C'est à intervalles réguliers que notre pays se donne rendez-vous devant le législateur pour envisager l'avenir de son école : le rendez-vous de ce jour, souhaité par le président de la République, s'inscrit dans cette tradition.
Certes, ce ne sont pas toujours les réformes introduites par voie législative qui ont le plus, ou le mieux, agi sur notre système éducatif. De plus, comme l'a dit le Conseil constitutionnel à l'occasion de la loi Fillon, dans une décision d'ailleurs quelque peu sévère : « une bonne partie des objectifs et missions que l'on peut vouloir assigner au système éducatif n'a pas de caractère législatif ». C'est pourquoi ce sont les mesures d'application de la loi qui feront l'essentiel.
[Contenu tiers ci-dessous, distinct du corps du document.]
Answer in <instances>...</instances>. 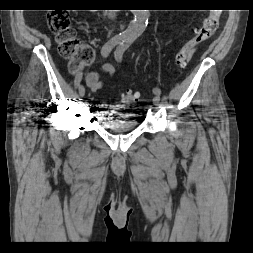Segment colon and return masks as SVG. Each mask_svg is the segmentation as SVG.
<instances>
[{
  "label": "colon",
  "instance_id": "5ec220e1",
  "mask_svg": "<svg viewBox=\"0 0 253 253\" xmlns=\"http://www.w3.org/2000/svg\"><path fill=\"white\" fill-rule=\"evenodd\" d=\"M217 11L208 15L202 25L196 30L195 36L187 41L175 56V65L181 70L186 67L197 47L211 38L219 26ZM49 27L55 33L59 42V52L70 60L71 71L80 70L94 60V51L87 45L80 43L73 34L71 22L66 12H52L49 15ZM139 93L127 91L121 97L125 104H133L139 100Z\"/></svg>",
  "mask_w": 253,
  "mask_h": 253
}]
</instances>
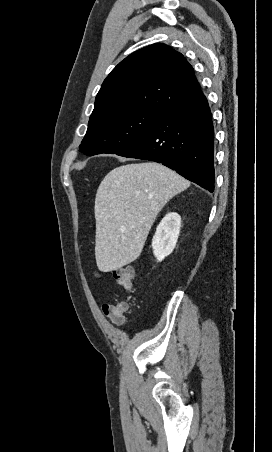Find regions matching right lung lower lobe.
Masks as SVG:
<instances>
[{"mask_svg": "<svg viewBox=\"0 0 272 452\" xmlns=\"http://www.w3.org/2000/svg\"><path fill=\"white\" fill-rule=\"evenodd\" d=\"M117 155L162 163L214 191V128L207 98L198 90L176 109L162 113Z\"/></svg>", "mask_w": 272, "mask_h": 452, "instance_id": "98d812e1", "label": "right lung lower lobe"}]
</instances>
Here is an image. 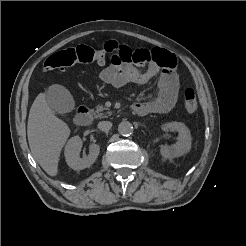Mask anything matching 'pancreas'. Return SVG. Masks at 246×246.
<instances>
[{"label": "pancreas", "mask_w": 246, "mask_h": 246, "mask_svg": "<svg viewBox=\"0 0 246 246\" xmlns=\"http://www.w3.org/2000/svg\"><path fill=\"white\" fill-rule=\"evenodd\" d=\"M93 113H94L95 118H105L108 115H111V112L109 111V109L103 105H98L96 107V111H94Z\"/></svg>", "instance_id": "cf45deb5"}]
</instances>
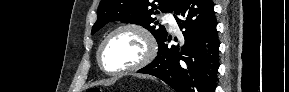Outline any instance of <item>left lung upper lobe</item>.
<instances>
[{"mask_svg":"<svg viewBox=\"0 0 289 92\" xmlns=\"http://www.w3.org/2000/svg\"><path fill=\"white\" fill-rule=\"evenodd\" d=\"M101 0L97 10V21L91 34L96 33L111 21L133 23L148 29L158 42V46L167 37L164 26L158 25L152 15L159 12H172L179 0Z\"/></svg>","mask_w":289,"mask_h":92,"instance_id":"1","label":"left lung upper lobe"}]
</instances>
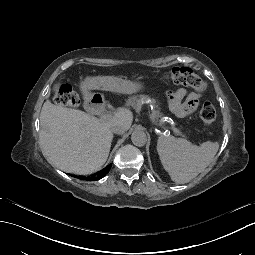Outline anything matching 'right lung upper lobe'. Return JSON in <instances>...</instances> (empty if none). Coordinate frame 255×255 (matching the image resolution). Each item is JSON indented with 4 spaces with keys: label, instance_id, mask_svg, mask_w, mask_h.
Instances as JSON below:
<instances>
[{
    "label": "right lung upper lobe",
    "instance_id": "1",
    "mask_svg": "<svg viewBox=\"0 0 255 255\" xmlns=\"http://www.w3.org/2000/svg\"><path fill=\"white\" fill-rule=\"evenodd\" d=\"M110 168H111V165H108L103 170H101L98 173L92 175L91 177L79 176V178H82V179H88V178L96 179V178H99L102 175H106L109 172Z\"/></svg>",
    "mask_w": 255,
    "mask_h": 255
}]
</instances>
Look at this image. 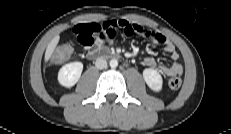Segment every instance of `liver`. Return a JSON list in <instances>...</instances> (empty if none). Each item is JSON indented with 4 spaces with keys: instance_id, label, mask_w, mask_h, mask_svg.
Here are the masks:
<instances>
[{
    "instance_id": "1",
    "label": "liver",
    "mask_w": 231,
    "mask_h": 134,
    "mask_svg": "<svg viewBox=\"0 0 231 134\" xmlns=\"http://www.w3.org/2000/svg\"><path fill=\"white\" fill-rule=\"evenodd\" d=\"M60 36L56 35L47 45L46 52H45V61H49L51 58L58 42H59Z\"/></svg>"
}]
</instances>
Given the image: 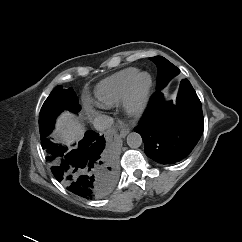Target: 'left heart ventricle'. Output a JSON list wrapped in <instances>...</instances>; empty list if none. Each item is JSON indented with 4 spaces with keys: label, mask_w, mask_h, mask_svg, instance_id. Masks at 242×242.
<instances>
[{
    "label": "left heart ventricle",
    "mask_w": 242,
    "mask_h": 242,
    "mask_svg": "<svg viewBox=\"0 0 242 242\" xmlns=\"http://www.w3.org/2000/svg\"><path fill=\"white\" fill-rule=\"evenodd\" d=\"M144 80H145V79H144V78H142L140 82H141V83H143V82H144Z\"/></svg>",
    "instance_id": "left-heart-ventricle-1"
}]
</instances>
Je vous rappelle d'ailleurs, monsieur Goasguen, que cela est inscrit dans notre Constitution, mais peut-être êtes-vous opposé aux articles 34 et 37…
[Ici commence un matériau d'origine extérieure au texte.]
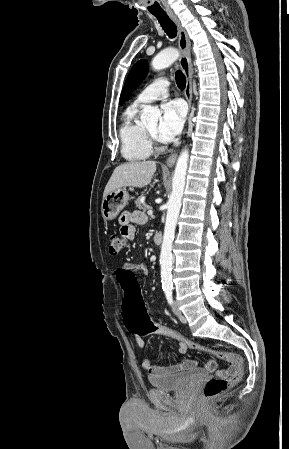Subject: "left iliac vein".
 Wrapping results in <instances>:
<instances>
[{
  "label": "left iliac vein",
  "instance_id": "left-iliac-vein-1",
  "mask_svg": "<svg viewBox=\"0 0 289 449\" xmlns=\"http://www.w3.org/2000/svg\"><path fill=\"white\" fill-rule=\"evenodd\" d=\"M172 310L182 323L187 322L185 316L183 315L182 311L180 310V308L176 302L173 303Z\"/></svg>",
  "mask_w": 289,
  "mask_h": 449
}]
</instances>
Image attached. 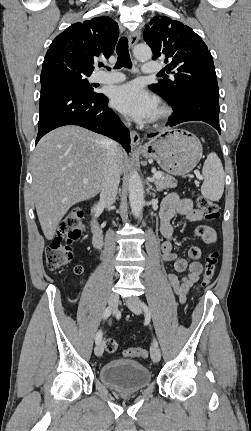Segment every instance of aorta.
Instances as JSON below:
<instances>
[{
    "mask_svg": "<svg viewBox=\"0 0 251 431\" xmlns=\"http://www.w3.org/2000/svg\"><path fill=\"white\" fill-rule=\"evenodd\" d=\"M133 54L138 60H149L152 57V51L147 45H137ZM128 190L131 212L133 216L138 217L144 205V191L141 178L136 171L130 173Z\"/></svg>",
    "mask_w": 251,
    "mask_h": 431,
    "instance_id": "obj_1",
    "label": "aorta"
}]
</instances>
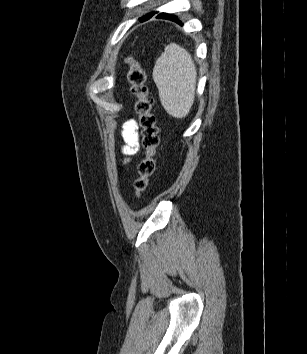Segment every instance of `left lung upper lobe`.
<instances>
[{
	"mask_svg": "<svg viewBox=\"0 0 307 354\" xmlns=\"http://www.w3.org/2000/svg\"><path fill=\"white\" fill-rule=\"evenodd\" d=\"M154 14H155V12L149 13V14L143 16L142 18H140V20L142 21V20H144V19H146V18H148L150 16H153Z\"/></svg>",
	"mask_w": 307,
	"mask_h": 354,
	"instance_id": "1",
	"label": "left lung upper lobe"
}]
</instances>
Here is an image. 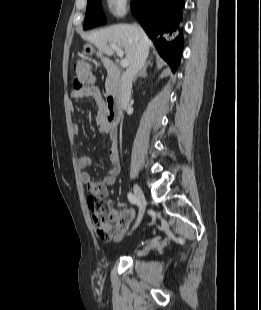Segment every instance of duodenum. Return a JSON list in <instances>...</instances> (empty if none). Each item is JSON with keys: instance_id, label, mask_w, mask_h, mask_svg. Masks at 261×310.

Enfin, le temps n'est plus où il s'agissait de fonder l'école de la République, tâche dans laquelle, à cette même tribune, se sont illustrés bien des orateurs – et quels orateurs !
Toutefois, ni Victor Hugo ni Jules Ferry ne pouvaient prévoir l'évolution de cette école dont ils avaient posé les fondements de manière si ferme – évolution qui a conduit par trois fois depuis 1989 le Parlement à s'intéresser de près au devenir de notre école.
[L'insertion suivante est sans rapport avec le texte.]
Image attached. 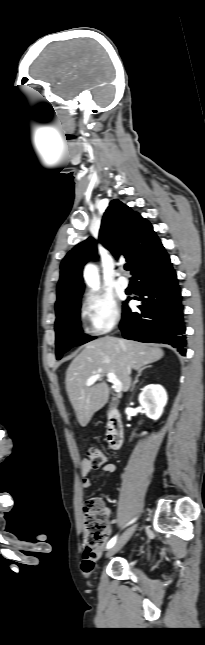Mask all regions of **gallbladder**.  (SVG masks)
<instances>
[{"label": "gallbladder", "mask_w": 205, "mask_h": 645, "mask_svg": "<svg viewBox=\"0 0 205 645\" xmlns=\"http://www.w3.org/2000/svg\"><path fill=\"white\" fill-rule=\"evenodd\" d=\"M113 407H114V403H111V404H110V408H113Z\"/></svg>", "instance_id": "bac80fb5"}]
</instances>
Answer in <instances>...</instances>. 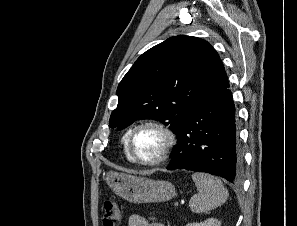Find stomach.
<instances>
[{"label": "stomach", "mask_w": 297, "mask_h": 226, "mask_svg": "<svg viewBox=\"0 0 297 226\" xmlns=\"http://www.w3.org/2000/svg\"><path fill=\"white\" fill-rule=\"evenodd\" d=\"M105 180L113 192L132 203L161 202L176 195L169 181H155L145 177L109 172Z\"/></svg>", "instance_id": "0dacf381"}]
</instances>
Quelle est la situation actuelle ? S'il est vrai que de nombreux établissements scolaires fonctionnent bien dans notre pays, rappelons-le, chacun s'accorde pourtant à reconnaître une double dégradation à notre système éducatif.
Tout d'abord, la panne du progrès scolaire, mesuré par le taux impressionnant d'échec dans le primaire – taux d'échec que le collège répercute sans d'ailleurs l'amplifier. C'est pourquoi vous avez pleinement raison, monsieur le ministre, de concentrer des moyens supplémentaires sur l'école primaire, qui est bien le maillon faible, ainsi que sur l'accueil des enfants dès l'âge de deux ans en maternelle, une initiative qui mérite d'être saluée.
De surcroît, l'école est aussi et simultanément atteinte par les maux de la société dont elle n'a pu être préservée par la nécessaire sanctuarisation. Ce rempart est souvent plus théorique que réel, notamment dans des zones où prévalent des comportements de violence, sans préjudice d'ailleurs, ce que l'on nomme aujourd'hui des « incivilités » et qui ne sont pas, loin s'en faut, le lot des seuls quartiers défavorisés.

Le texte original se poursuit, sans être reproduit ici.